----- Data for analysis
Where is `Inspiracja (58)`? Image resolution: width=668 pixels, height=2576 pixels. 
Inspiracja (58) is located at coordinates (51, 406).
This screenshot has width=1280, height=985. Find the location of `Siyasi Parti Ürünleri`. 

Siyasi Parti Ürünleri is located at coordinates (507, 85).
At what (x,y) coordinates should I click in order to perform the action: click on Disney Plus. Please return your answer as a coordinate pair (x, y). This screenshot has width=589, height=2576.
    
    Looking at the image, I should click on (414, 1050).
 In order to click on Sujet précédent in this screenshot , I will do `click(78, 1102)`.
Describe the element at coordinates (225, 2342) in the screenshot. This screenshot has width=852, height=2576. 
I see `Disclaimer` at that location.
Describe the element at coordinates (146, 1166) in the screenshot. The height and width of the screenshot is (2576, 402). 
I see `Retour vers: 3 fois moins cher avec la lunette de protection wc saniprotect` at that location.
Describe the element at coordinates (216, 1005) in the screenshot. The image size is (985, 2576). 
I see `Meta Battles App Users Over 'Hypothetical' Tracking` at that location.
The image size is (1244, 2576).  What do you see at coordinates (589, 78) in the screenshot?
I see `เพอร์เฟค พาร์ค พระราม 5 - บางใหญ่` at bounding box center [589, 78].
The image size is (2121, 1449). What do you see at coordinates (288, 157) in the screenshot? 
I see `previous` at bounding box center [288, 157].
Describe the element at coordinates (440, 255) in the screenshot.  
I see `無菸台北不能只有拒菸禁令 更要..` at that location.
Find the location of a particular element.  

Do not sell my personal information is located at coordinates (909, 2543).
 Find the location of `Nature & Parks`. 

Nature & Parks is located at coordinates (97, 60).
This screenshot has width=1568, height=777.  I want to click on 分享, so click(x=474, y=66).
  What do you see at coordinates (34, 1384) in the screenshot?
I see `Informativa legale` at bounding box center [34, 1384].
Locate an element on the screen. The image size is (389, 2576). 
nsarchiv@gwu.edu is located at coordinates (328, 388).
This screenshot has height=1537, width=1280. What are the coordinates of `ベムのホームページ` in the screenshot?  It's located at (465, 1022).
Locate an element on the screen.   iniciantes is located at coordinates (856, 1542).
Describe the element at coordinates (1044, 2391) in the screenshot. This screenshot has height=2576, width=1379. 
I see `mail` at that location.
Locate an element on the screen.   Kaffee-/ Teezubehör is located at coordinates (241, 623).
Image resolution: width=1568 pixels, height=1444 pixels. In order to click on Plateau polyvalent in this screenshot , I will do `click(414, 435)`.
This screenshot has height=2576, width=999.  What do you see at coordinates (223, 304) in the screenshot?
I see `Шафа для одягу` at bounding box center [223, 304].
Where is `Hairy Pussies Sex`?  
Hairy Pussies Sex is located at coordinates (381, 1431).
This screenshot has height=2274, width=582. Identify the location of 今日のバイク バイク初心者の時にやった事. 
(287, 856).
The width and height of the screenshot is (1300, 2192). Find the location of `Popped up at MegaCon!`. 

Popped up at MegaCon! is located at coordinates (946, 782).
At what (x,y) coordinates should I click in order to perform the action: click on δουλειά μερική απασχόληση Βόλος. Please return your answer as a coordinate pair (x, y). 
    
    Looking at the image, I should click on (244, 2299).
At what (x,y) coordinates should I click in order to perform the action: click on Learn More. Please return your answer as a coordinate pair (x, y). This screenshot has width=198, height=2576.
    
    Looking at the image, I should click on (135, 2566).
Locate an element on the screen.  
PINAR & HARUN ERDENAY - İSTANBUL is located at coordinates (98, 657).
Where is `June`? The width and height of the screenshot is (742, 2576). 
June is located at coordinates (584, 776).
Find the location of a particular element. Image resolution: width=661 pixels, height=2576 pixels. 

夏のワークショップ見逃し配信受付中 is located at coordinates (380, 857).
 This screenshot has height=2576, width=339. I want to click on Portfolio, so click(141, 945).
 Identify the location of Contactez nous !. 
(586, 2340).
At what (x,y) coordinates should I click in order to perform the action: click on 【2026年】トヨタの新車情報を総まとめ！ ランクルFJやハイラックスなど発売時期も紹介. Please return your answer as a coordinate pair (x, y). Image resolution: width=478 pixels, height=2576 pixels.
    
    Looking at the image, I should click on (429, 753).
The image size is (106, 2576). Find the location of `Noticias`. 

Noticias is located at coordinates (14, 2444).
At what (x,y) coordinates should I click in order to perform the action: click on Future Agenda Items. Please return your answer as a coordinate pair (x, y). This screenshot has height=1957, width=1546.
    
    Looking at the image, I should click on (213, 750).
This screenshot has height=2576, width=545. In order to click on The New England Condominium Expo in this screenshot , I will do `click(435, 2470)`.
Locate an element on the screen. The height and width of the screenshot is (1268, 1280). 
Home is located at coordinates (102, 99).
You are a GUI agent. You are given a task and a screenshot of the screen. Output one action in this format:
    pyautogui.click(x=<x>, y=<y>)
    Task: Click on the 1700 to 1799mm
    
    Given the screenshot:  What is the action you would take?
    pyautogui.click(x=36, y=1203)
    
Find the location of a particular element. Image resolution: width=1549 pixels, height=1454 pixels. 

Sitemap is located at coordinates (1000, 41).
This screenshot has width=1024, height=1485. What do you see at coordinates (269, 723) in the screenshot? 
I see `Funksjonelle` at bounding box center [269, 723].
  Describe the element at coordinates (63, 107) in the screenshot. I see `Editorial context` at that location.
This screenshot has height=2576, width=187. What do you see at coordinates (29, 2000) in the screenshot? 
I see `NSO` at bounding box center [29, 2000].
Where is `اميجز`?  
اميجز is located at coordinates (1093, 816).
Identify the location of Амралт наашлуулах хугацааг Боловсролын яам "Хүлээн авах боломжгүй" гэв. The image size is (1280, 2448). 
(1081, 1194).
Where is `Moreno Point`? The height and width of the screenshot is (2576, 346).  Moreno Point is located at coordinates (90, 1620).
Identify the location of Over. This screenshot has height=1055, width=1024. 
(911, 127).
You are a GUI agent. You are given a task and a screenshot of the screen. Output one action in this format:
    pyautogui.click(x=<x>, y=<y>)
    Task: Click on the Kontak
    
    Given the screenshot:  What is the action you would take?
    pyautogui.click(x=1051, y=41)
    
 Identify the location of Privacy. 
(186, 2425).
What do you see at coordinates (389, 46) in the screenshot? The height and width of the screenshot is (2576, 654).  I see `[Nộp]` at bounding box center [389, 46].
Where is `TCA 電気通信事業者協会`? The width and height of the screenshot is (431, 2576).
----------
=== About this exercise ===
You are asked to transcribe all of the data above exactly.

=== Response to this task ===
Where is `Inspiracja (58)`? Image resolution: width=668 pixels, height=2576 pixels. 
Inspiracja (58) is located at coordinates (51, 406).
This screenshot has width=1280, height=985. Find the location of `Siyasi Parti Ürünleri`. 

Siyasi Parti Ürünleri is located at coordinates (507, 85).
At what (x,y) coordinates should I click in order to perform the action: click on Disney Plus. Please return your answer as a coordinate pair (x, y). This screenshot has width=589, height=2576.
    
    Looking at the image, I should click on (414, 1050).
 In order to click on Sujet précédent in this screenshot , I will do `click(78, 1102)`.
Describe the element at coordinates (225, 2342) in the screenshot. This screenshot has width=852, height=2576. 
I see `Disclaimer` at that location.
Describe the element at coordinates (146, 1166) in the screenshot. The height and width of the screenshot is (2576, 402). 
I see `Retour vers: 3 fois moins cher avec la lunette de protection wc saniprotect` at that location.
Describe the element at coordinates (216, 1005) in the screenshot. The image size is (985, 2576). 
I see `Meta Battles App Users Over 'Hypothetical' Tracking` at that location.
The image size is (1244, 2576).  What do you see at coordinates (589, 78) in the screenshot?
I see `เพอร์เฟค พาร์ค พระราม 5 - บางใหญ่` at bounding box center [589, 78].
The image size is (2121, 1449). What do you see at coordinates (288, 157) in the screenshot? 
I see `previous` at bounding box center [288, 157].
Describe the element at coordinates (440, 255) in the screenshot.  
I see `無菸台北不能只有拒菸禁令 更要..` at that location.
Find the location of a particular element.  

Do not sell my personal information is located at coordinates (909, 2543).
 Find the location of `Nature & Parks`. 

Nature & Parks is located at coordinates (97, 60).
This screenshot has width=1568, height=777.  I want to click on 分享, so click(x=474, y=66).
  What do you see at coordinates (34, 1384) in the screenshot?
I see `Informativa legale` at bounding box center [34, 1384].
Locate an element on the screen. The image size is (389, 2576). 
nsarchiv@gwu.edu is located at coordinates (328, 388).
This screenshot has height=1537, width=1280. What are the coordinates of `ベムのホームページ` in the screenshot?  It's located at (465, 1022).
Locate an element on the screen.   iniciantes is located at coordinates (856, 1542).
Describe the element at coordinates (1044, 2391) in the screenshot. This screenshot has height=2576, width=1379. 
I see `mail` at that location.
Locate an element on the screen.   Kaffee-/ Teezubehör is located at coordinates (241, 623).
Image resolution: width=1568 pixels, height=1444 pixels. In order to click on Plateau polyvalent in this screenshot , I will do `click(414, 435)`.
This screenshot has height=2576, width=999.  What do you see at coordinates (223, 304) in the screenshot?
I see `Шафа для одягу` at bounding box center [223, 304].
Where is `Hairy Pussies Sex`?  
Hairy Pussies Sex is located at coordinates (381, 1431).
This screenshot has height=2274, width=582. Identify the location of 今日のバイク バイク初心者の時にやった事. 
(287, 856).
The width and height of the screenshot is (1300, 2192). Find the location of `Popped up at MegaCon!`. 

Popped up at MegaCon! is located at coordinates (946, 782).
At what (x,y) coordinates should I click in order to perform the action: click on δουλειά μερική απασχόληση Βόλος. Please return your answer as a coordinate pair (x, y). 
    
    Looking at the image, I should click on (244, 2299).
At what (x,y) coordinates should I click in order to perform the action: click on Learn More. Please return your answer as a coordinate pair (x, y). This screenshot has width=198, height=2576.
    
    Looking at the image, I should click on (135, 2566).
Locate an element on the screen.  
PINAR & HARUN ERDENAY - İSTANBUL is located at coordinates (98, 657).
Where is `June`? The width and height of the screenshot is (742, 2576). 
June is located at coordinates (584, 776).
Find the location of a particular element. Image resolution: width=661 pixels, height=2576 pixels. 

夏のワークショップ見逃し配信受付中 is located at coordinates (380, 857).
 This screenshot has height=2576, width=339. I want to click on Portfolio, so click(141, 945).
 Identify the location of Contactez nous !. 
(586, 2340).
At what (x,y) coordinates should I click in order to perform the action: click on 【2026年】トヨタの新車情報を総まとめ！ ランクルFJやハイラックスなど発売時期も紹介. Please return your answer as a coordinate pair (x, y). Image resolution: width=478 pixels, height=2576 pixels.
    
    Looking at the image, I should click on (429, 753).
The image size is (106, 2576). Find the location of `Noticias`. 

Noticias is located at coordinates (14, 2444).
At what (x,y) coordinates should I click in order to perform the action: click on Future Agenda Items. Please return your answer as a coordinate pair (x, y). This screenshot has height=1957, width=1546.
    
    Looking at the image, I should click on (213, 750).
This screenshot has height=2576, width=545. In order to click on The New England Condominium Expo in this screenshot , I will do `click(435, 2470)`.
Locate an element on the screen. The height and width of the screenshot is (1268, 1280). 
Home is located at coordinates (102, 99).
You are a GUI agent. You are given a task and a screenshot of the screen. Output one action in this format:
    pyautogui.click(x=<x>, y=<y>)
    Task: Click on the 1700 to 1799mm
    
    Given the screenshot:  What is the action you would take?
    pyautogui.click(x=36, y=1203)
    
Find the location of a particular element. Image resolution: width=1549 pixels, height=1454 pixels. 

Sitemap is located at coordinates (1000, 41).
This screenshot has width=1024, height=1485. What do you see at coordinates (269, 723) in the screenshot? 
I see `Funksjonelle` at bounding box center [269, 723].
  Describe the element at coordinates (63, 107) in the screenshot. I see `Editorial context` at that location.
This screenshot has height=2576, width=187. What do you see at coordinates (29, 2000) in the screenshot? 
I see `NSO` at bounding box center [29, 2000].
Where is `اميجز`?  
اميجز is located at coordinates (1093, 816).
Identify the location of Амралт наашлуулах хугацааг Боловсролын яам "Хүлээн авах боломжгүй" гэв. The image size is (1280, 2448). 
(1081, 1194).
Where is `Moreno Point`? The height and width of the screenshot is (2576, 346).  Moreno Point is located at coordinates (90, 1620).
Identify the location of Over. This screenshot has height=1055, width=1024. 
(911, 127).
You are a GUI agent. You are given a task and a screenshot of the screen. Output one action in this format:
    pyautogui.click(x=<x>, y=<y>)
    Task: Click on the Kontak
    
    Given the screenshot:  What is the action you would take?
    pyautogui.click(x=1051, y=41)
    
 Identify the location of Privacy. 
(186, 2425).
What do you see at coordinates (389, 46) in the screenshot? The height and width of the screenshot is (2576, 654).  I see `[Nộp]` at bounding box center [389, 46].
Where is `TCA 電気通信事業者協会`? The width and height of the screenshot is (431, 2576).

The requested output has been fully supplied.